_Records for processing_
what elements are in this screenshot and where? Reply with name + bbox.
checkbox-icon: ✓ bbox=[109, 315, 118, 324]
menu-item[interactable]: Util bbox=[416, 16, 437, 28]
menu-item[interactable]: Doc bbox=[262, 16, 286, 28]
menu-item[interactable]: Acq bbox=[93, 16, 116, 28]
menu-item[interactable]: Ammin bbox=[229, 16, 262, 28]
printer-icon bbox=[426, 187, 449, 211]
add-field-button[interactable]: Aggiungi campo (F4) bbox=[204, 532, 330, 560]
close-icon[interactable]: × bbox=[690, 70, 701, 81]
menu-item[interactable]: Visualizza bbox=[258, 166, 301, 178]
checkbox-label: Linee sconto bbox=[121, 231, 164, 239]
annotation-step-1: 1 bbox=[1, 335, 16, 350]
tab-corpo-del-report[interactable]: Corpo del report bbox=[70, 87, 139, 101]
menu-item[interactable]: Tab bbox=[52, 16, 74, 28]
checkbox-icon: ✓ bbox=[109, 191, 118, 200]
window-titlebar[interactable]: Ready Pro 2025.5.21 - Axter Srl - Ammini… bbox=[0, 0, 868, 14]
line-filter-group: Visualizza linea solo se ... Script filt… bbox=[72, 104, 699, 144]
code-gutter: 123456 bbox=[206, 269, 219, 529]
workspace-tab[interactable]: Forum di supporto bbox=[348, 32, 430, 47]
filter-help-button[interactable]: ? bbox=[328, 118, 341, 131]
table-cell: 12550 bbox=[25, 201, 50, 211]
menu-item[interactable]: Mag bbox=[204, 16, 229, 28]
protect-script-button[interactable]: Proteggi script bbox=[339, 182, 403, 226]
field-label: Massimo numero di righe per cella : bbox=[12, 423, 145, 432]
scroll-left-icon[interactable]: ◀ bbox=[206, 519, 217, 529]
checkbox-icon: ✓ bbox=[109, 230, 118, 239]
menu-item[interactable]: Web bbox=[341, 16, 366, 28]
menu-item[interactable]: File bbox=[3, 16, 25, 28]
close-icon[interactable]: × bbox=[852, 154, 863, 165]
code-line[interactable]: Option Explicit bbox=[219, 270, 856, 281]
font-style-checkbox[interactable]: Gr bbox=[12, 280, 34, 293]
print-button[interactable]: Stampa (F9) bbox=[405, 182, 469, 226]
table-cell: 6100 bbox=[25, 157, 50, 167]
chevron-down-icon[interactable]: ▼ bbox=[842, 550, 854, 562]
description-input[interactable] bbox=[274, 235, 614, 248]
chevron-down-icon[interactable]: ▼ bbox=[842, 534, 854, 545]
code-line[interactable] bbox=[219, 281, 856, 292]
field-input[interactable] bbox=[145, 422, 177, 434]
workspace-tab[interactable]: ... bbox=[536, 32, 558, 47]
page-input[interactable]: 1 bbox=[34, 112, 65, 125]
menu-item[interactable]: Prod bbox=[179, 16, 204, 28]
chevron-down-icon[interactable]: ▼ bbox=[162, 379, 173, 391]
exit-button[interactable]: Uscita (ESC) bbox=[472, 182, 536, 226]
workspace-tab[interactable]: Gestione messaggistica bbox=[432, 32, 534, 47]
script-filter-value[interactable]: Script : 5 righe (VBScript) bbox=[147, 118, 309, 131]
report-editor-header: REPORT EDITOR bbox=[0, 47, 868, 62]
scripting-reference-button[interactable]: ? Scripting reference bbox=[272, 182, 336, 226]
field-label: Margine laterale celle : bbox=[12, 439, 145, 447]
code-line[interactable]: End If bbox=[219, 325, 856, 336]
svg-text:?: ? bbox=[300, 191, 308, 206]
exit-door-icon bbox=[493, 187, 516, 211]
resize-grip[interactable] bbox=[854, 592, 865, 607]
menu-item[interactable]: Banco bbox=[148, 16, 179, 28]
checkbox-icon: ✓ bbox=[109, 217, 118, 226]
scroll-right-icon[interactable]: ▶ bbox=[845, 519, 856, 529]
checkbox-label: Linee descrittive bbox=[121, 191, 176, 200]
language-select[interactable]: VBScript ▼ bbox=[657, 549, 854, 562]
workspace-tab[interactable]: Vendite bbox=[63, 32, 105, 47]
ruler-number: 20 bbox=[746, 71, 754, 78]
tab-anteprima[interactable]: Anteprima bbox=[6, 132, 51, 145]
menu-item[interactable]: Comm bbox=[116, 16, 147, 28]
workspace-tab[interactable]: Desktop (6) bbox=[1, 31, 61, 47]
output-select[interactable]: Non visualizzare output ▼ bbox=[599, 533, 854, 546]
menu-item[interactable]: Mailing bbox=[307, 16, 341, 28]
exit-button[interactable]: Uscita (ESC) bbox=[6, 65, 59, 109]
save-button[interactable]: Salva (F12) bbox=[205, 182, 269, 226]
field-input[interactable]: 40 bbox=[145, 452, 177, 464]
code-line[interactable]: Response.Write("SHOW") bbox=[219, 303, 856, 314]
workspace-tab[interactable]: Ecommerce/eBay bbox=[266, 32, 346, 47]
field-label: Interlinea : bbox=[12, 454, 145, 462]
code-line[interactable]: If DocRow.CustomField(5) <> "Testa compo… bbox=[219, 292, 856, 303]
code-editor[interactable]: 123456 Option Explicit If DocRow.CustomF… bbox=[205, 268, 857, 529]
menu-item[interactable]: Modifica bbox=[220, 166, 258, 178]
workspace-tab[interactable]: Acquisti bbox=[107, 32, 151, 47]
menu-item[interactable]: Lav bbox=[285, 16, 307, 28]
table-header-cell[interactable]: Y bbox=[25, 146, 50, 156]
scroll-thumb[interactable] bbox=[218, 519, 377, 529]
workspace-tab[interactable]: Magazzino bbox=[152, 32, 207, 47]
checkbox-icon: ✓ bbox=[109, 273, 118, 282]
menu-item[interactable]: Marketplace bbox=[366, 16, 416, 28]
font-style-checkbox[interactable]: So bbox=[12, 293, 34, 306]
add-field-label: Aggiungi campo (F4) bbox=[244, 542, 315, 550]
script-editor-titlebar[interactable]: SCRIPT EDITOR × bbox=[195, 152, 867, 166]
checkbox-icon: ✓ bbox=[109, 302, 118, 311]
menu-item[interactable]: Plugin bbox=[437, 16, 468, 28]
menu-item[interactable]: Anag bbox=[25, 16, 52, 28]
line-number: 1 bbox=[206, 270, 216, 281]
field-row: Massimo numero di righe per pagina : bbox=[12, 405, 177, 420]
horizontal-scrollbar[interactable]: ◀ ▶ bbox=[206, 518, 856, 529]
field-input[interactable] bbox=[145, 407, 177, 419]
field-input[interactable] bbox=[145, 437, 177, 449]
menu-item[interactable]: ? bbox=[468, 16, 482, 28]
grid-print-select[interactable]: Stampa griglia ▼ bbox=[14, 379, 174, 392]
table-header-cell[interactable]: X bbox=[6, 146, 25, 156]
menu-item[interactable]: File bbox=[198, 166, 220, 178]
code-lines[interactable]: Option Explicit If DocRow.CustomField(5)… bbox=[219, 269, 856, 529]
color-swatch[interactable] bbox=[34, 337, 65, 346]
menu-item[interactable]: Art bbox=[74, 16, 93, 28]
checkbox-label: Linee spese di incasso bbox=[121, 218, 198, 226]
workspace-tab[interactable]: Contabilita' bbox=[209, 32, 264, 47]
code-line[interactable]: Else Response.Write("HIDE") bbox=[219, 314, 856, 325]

_What is needed_
Look over the records above and filter for each line with the word "font".

_Exercise solution_
font-style-checkbox[interactable]: Gr bbox=[12, 280, 34, 293]
font-style-checkbox[interactable]: So bbox=[12, 293, 34, 306]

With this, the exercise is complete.